Dee hopped back out of the car to join us for the finale. The next 4km was the most pain and torture I have ever experienced in a race.
Go to a running track and sprint for 4km and see how that feels, then imagine doing it after running 123km at pace.

After Robbie told me the split I never looked back, I didn’t stop pushing or trying to achieve my goal.

I crossed the finish line 14.46.52 with a margin of over 4 minutes after 127km of running. Mental really when you think about it..
After I touched the plaque in Clonegal I fell to the ground because that was all I had in me, no more could I do. I had a pint of Guinness and had a snooze for a while.

Donna came in with a new ladies record of 17.01.10 and 7th place overall.
What an achievement and what an athlete and inspiration she is to us all.

Maria, Maranda, Gary, Stephen, Amanda I thank you for your support.

As for Suzanne and Dee I think this story tells what you did for me I can’t thank you enough.

To Jeff, Robbie and all the crew who supported us throughout the race.
Top class job again. It is a massive undertaking to plan and execute a race like this and I thank you for all your support. You have a classic race on your hands.

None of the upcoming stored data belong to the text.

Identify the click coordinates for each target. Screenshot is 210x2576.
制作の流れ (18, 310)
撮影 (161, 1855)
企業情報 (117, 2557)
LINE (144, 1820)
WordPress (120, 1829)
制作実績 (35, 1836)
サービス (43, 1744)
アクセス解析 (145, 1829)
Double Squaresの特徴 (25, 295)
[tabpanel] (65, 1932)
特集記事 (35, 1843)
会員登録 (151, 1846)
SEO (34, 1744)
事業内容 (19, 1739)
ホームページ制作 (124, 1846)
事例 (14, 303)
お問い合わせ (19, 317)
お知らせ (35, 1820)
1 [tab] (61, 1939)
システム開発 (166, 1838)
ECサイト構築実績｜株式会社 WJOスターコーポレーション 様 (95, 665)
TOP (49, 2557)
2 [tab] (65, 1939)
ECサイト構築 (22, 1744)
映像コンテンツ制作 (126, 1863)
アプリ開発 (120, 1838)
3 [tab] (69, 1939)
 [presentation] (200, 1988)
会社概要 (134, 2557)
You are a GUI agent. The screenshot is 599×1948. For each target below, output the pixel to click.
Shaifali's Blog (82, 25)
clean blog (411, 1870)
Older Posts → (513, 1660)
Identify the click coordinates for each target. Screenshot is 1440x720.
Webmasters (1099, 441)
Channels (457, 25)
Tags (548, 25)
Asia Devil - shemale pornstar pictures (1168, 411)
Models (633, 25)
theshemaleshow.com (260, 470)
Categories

Finally as always I am humbled to toe the line with such great Gentlemen and 1 Lady

Don Hannon, 14:46:52
Thomas Klimas, 14:51:07
Zoran Skrba, 15:25:00
Torben Dahl, 16:31:03
John Cronin, 16:51:00
Grellan McGrath, 16:51:00
Donna McLoughlin, 17:01:10
Fergal Connolly, 18:23:42
Laurence Colleran, 18:23:42
Bertie Harte, 18:34:35
Pol O’Murchu, 18:46:48
Donagh McGrath, 18:49:47
Mark Melia, 18:53:59
Mike Jordan, 18:55:42
Liam Costello, 19:02:59
Niall Corrigan, 19:13:38
Gareth Little, 19:28:39
Johan Dehantschutter, 20:40:19
Paul Croke, 20:50:15

DNF

Tim Chapman, Paul Daly, Mark Horvath, Colclough John, Eoin Keith, Paul McGurrell, Ronan Mynes,
Jim Schofield, Zsolt Szomju, Karl McGuire

It’s worth noting that although they missed the cut off time for CP4 and were out of the race and registered as DNF
Paul McGurrell and Ronan Mynes made it to Clonegal within the over all 21 hour time limit.